Posted May 1997
Cairo
7-13 December 1996
Arab Regional Population Conference
Reported by Marcela Villarreal, Senior Officer (Population and Socio-cultural Research), FAO Women and Population Division
The Arab Regional Population Conference, organized by the International Union for the Scientific Study of Population (IUSSP), was hosted in Cairo on December 7-13, 1996. It was the first conference of this type for this region and had 25 regular sessions, covering a wide range of population topics, mostly on the Mahgreb. Following are some of the interesting issues that arose:
Food security
A paper in the opening plenary session defined it in terms of the ability to be well nourished, which is not identified with the national supply of food nor with the individual access to food. The paper proposes to operationalise food security in development terms with a relevant measure of poverty. It argues that a country suffers from food insecurity if its poverty level is increasing over time irrespective of the behaviour of its per capita food production. Increased food insecurity would ensue when the rate of growth of the poor is greater than that of the overall population.
Gender
Although there were a number of different sessions on gender and gender relationships, it was interesting to see that none of the papers addressed these issues from the point of view of the people themselves. This aspect being absent from the research designs, the results of the papers were uncannily similar to reports from other parts of the world, bearing no Arab specificity. For example, a paper on gender stereotypes in educational materials reported the kind of stereotype that can be found in other third world text books. Had the study looked into the way in which these stereotypes are perceived, viewed, replicated or reacted to from the point of view of the students, male and female, more regional-specific results could have been found.
Socio-cultural issues
Conclusions from selected research papers:
- Women's reproductive health is affected by the cultural theories that women have developed on reproductive health and illness. In the studied community (Morocco), women establish a shared realm of knowledge of which men are excluded and thus constitute a mechanism of womenÕs resistance. It functions as a means to face their inferior status in a power relationship.

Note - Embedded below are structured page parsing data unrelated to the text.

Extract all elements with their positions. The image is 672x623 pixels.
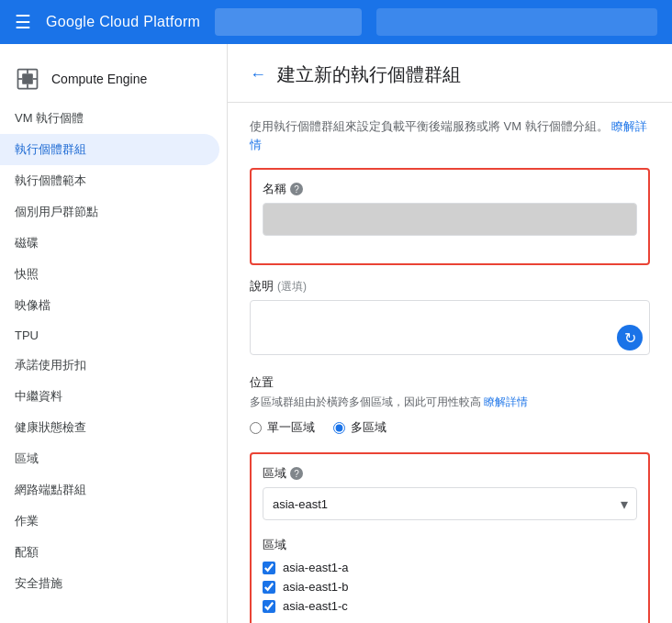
name-help-icon[interactable]: ? xyxy=(290,183,303,195)
sidebar-title: Compute Engine xyxy=(51,72,147,86)
sidebar-item-instance-groups[interactable]: 執行個體群組 xyxy=(0,134,219,165)
page-title: 建立新的執行個體群組 xyxy=(277,62,461,87)
name-input[interactable] xyxy=(263,203,637,236)
description-textarea-wrap: ↻ xyxy=(250,300,650,358)
region-help-icon[interactable]: ? xyxy=(290,467,303,480)
project-selector[interactable] xyxy=(215,8,362,36)
sidebar-item-instance-templates[interactable]: 執行個體範本 xyxy=(0,165,219,196)
sidebar-item-zones[interactable]: 區域 xyxy=(0,443,219,474)
page-description: 使用執行個體群組來設定負載平衡後端服務或將 VM 執行個體分組。 瞭解詳情 xyxy=(250,117,650,153)
multi-region-radio[interactable]: 多區域 xyxy=(333,419,386,436)
zones-checkbox-group: 區域 asia-east1-a asia-east1-b asia-east1-… xyxy=(263,537,637,613)
sidebar-item-health-checks[interactable]: 健康狀態檢查 xyxy=(0,412,219,443)
region-field-group: 區域 ? asia-east1 asia-east2 asia-northeas… xyxy=(263,465,637,520)
refresh-button[interactable]: ↻ xyxy=(617,325,643,350)
sidebar-item-committed-use[interactable]: 承諾使用折扣 xyxy=(0,350,219,381)
description-field-group: 說明 (選填) ↻ xyxy=(250,278,650,358)
zone-b-input[interactable] xyxy=(263,581,275,594)
position-radio-group: 單一區域 多區域 xyxy=(250,419,650,436)
svg-rect-1 xyxy=(22,73,33,84)
search-bar[interactable] xyxy=(376,8,657,36)
sidebar-item-quota[interactable]: 配額 xyxy=(0,537,219,568)
region-label: 區域 ? xyxy=(263,465,637,482)
sidebar-item-disk[interactable]: 磁碟 xyxy=(0,228,219,259)
sidebar-header: Compute Engine xyxy=(0,51,227,103)
sidebar-item-images[interactable]: 映像檔 xyxy=(0,290,219,321)
position-learn-more[interactable]: 瞭解詳情 xyxy=(484,395,528,408)
description-label: 說明 (選填) xyxy=(250,278,650,295)
name-field-highlight: 名稱 ? xyxy=(250,168,650,265)
top-bar: ☰ Google Cloud Platform xyxy=(0,0,672,44)
position-subtitle: 多區域群組由於橫跨多個區域，因此可用性較高 瞭解詳情 xyxy=(250,395,650,410)
region-select[interactable]: asia-east1 asia-east2 asia-northeast1 us… xyxy=(263,487,637,520)
sidebar-item-tpu[interactable]: TPU xyxy=(0,321,219,350)
single-region-radio-input[interactable] xyxy=(250,422,262,434)
sidebar-item-snapshot[interactable]: 快照 xyxy=(0,259,219,290)
name-label: 名稱 ? xyxy=(263,181,637,197)
single-region-radio[interactable]: 單一區域 xyxy=(250,419,315,436)
position-label: 位置 xyxy=(250,374,650,391)
sidebar-item-security[interactable]: 安全措施 xyxy=(0,568,219,599)
app-title: Google Cloud Platform xyxy=(46,14,200,30)
main-content: ← 建立新的執行個體群組 使用執行個體群組來設定負載平衡後端服務或將 VM 執行… xyxy=(228,44,672,623)
page-body: 使用執行個體群組來設定負載平衡後端服務或將 VM 執行個體分組。 瞭解詳情 名稱… xyxy=(228,103,672,623)
back-button[interactable]: ← xyxy=(250,65,266,84)
zone-c-input[interactable] xyxy=(263,600,275,613)
sidebar: Compute Engine VM 執行個體 執行個體群組 執行個體範本 個別用… xyxy=(0,44,228,623)
sidebar-item-solo-user-nodes[interactable]: 個別用戶群節點 xyxy=(0,196,219,228)
name-field-group: 名稱 ? xyxy=(263,181,637,236)
position-field-group: 位置 多區域群組由於橫跨多個區域，因此可用性較高 瞭解詳情 單一區域 多區域 xyxy=(250,374,650,436)
zone-a-input[interactable] xyxy=(263,562,275,574)
sidebar-item-metadata[interactable]: 中繼資料 xyxy=(0,381,219,412)
sidebar-item-jobs[interactable]: 作業 xyxy=(0,506,219,537)
sidebar-item-network-endpoint-groups[interactable]: 網路端點群組 xyxy=(0,474,219,506)
zone-b-checkbox[interactable]: asia-east1-b xyxy=(263,580,637,594)
hamburger-icon[interactable]: ☰ xyxy=(15,11,31,33)
region-zones-highlight: 區域 ? asia-east1 asia-east2 asia-northeas… xyxy=(250,452,650,623)
region-select-wrap: asia-east1 asia-east2 asia-northeast1 us… xyxy=(263,487,637,520)
compute-engine-icon xyxy=(15,66,40,92)
description-textarea[interactable] xyxy=(250,300,650,355)
multi-region-radio-input[interactable] xyxy=(333,422,345,434)
zone-c-checkbox[interactable]: asia-east1-c xyxy=(263,599,637,613)
page-header: ← 建立新的執行個體群組 xyxy=(228,44,672,103)
zone-a-checkbox[interactable]: asia-east1-a xyxy=(263,561,637,574)
sidebar-item-vm-instances[interactable]: VM 執行個體 xyxy=(0,103,219,134)
zones-label: 區域 xyxy=(263,537,637,553)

- Women were likelier to use indigenous methods for perceived infertility than for other health problems.
- A factor related to low use of health care services was that women would endure and tolerate pain more easily if the pain was related to reproductive functions than otherwise.
- The woman's position in the hierarchy of the household also affects her health related behaviours.
- In Egypt infant mortality can be severely under-enumerated because many families refuse to register the child until after the fortieth day, after a large part of mortality has taken place. Due to the costs associated to getting the registration and its certificate, if a registered child dies, it is not reported so that a subsequent sibling may use the certificate.
- Children are often registered together in order to save travel costs, even if they have three or four years of difference. Officially, they are registered as twins. This leads to errors in the age structure and in the estimation of age at marriage.